Unfortunately, I cannot even tell why it doesn't work, since I cannot even see
reasons why this doesn't work in ha-debug log with debuging enabled.
The following lists what's going wrong:
1) A usual case for Postgres HA Clusters is to have /var/lib/postgresql in a
DRBD synced resource, which is only mounted on one node at a time. When you
have a resource group configured to start drbddisk, mount /var/lib/postgresql,
start postgresql (in that order - see haresources - file listed later in this
report) and start up heartbeat on both nodes, these resources are only started
on the primary node for this resource group (first field in haresources file).
These resources are not acquired on the standby - node.
Unfortunately, when stoping heartbeat on the standby node, heartbeat
nevertheless tries to give up resources, even it hasn't acquired them before.

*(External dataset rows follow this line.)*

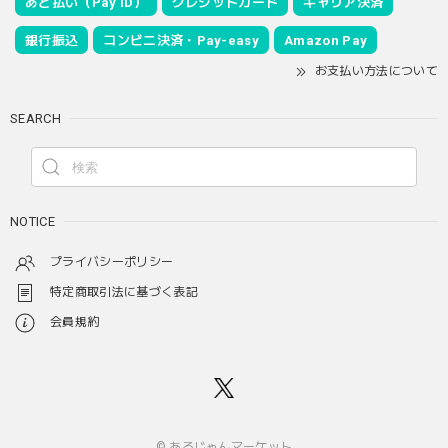
あと払い（Pay ID）
クレジットカード
キャリア決済
銀行振込
コンビニ決済・Pay-easy
Amazon Pay
お支払い方法について
SEARCH
NOTICE
プライバシーポリシー
特定商取引法に基づく表記
会員規約
© あるじゃんマーケット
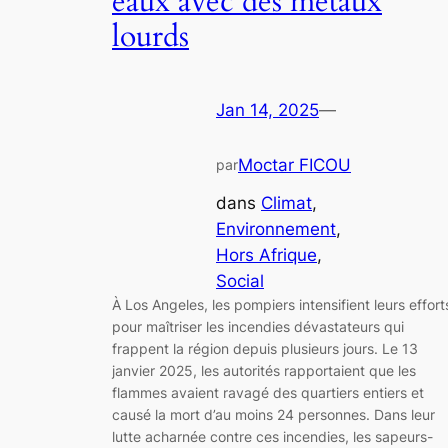
eaux avec des métaux
lourds
Jan 14, 2025
—
Moctar FICOU
par
dans
Climat
, 
Environnement
, 
Hors Afrique
, 
Social
À Los Angeles, les pompiers intensifient leurs effort
pour maîtriser les incendies dévastateurs qui
frappent la région depuis plusieurs jours. Le 13
janvier 2025, les autorités rapportaient que les
flammes avaient ravagé des quartiers entiers et
causé la mort d’au moins 24 personnes. Dans leur
lutte acharnée contre ces incendies, les sapeurs-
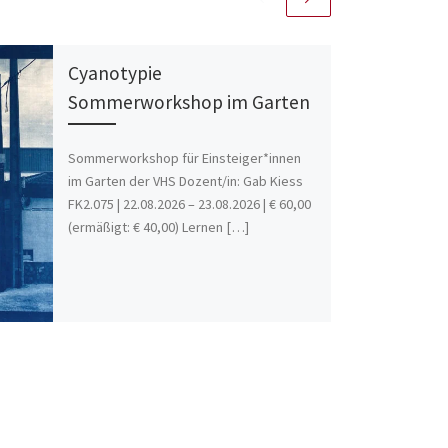
Cyanotypie
Sommerworkshop im Garten
Sommerworkshop für Einsteiger*innen
im Garten der VHS Dozent/in: Gab Kiess
FK2.075 | 22.08.2026 – 23.08.2026 | € 60,00
(ermäßigt: € 40,00) Lernen […]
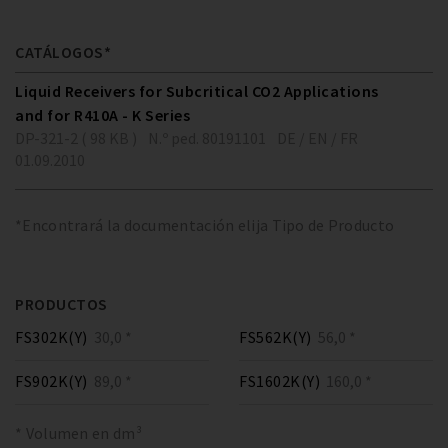
CATÁLOGOS*
Liquid Receivers for Subcritical CO2 Applications
and for R410A - K Series
DP-321-2 ( 98 KB )
N.º ped. 80191101
DE / EN / FR
01.09.2010
*Encontrará la documentación elija Tipo de Producto
PRODUCTOS
FS302K(Y)
30,0 *
FS562K(Y)
56,0 *
FS902K(Y)
89,0 *
FS1602K(Y)
160,0 *
* Volumen en dm³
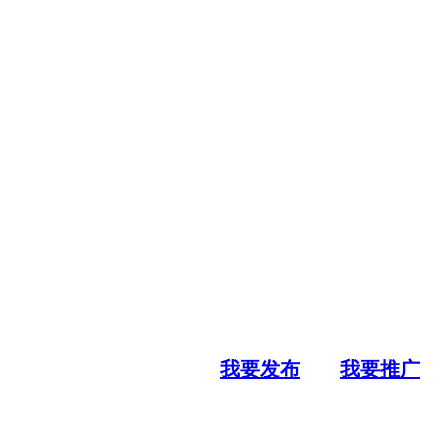
我要发布
我要推广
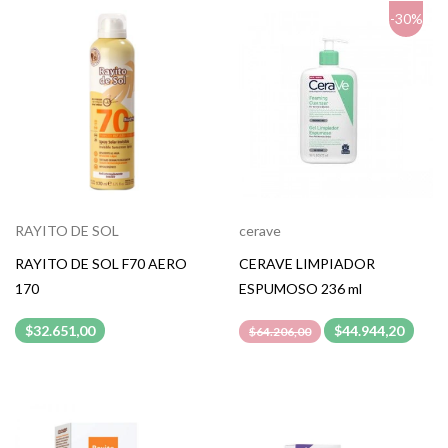
-30%
RAYITO DE SOL
cerave
RAYITO DE SOL F70 AERO
CERAVE LIMPIADOR
170
ESPUMOSO 236 ml
$32.651,00
$44.944,20
$64.206,00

Since /var/lib/postgresql wasn't mounted before on that node, issuing
"/etc/init.d/postgresql stop" on the standby node fails, since it cannot find
necessary files in /var/lib/postgresql .
Even without having heartbeat STONITH configured, this leads to a hard server
reset somehow.
Solution: "/etc/init.d/postgresql stop" shouldn't return an error when the
datadir is empty to make it usable along with heartbeat.
2) When starting heartbeat, it seems like postgresql isn't started at all. I do
not understand this, since all other init-scripts I have tested (samba, cron)
are working fine when used instead of postgresql in quoted haresources file
below.
I have tried this on multiple, clean Debian wheezy installs from Bare metal
server to workstation VirtualBox setups. The result is always the same.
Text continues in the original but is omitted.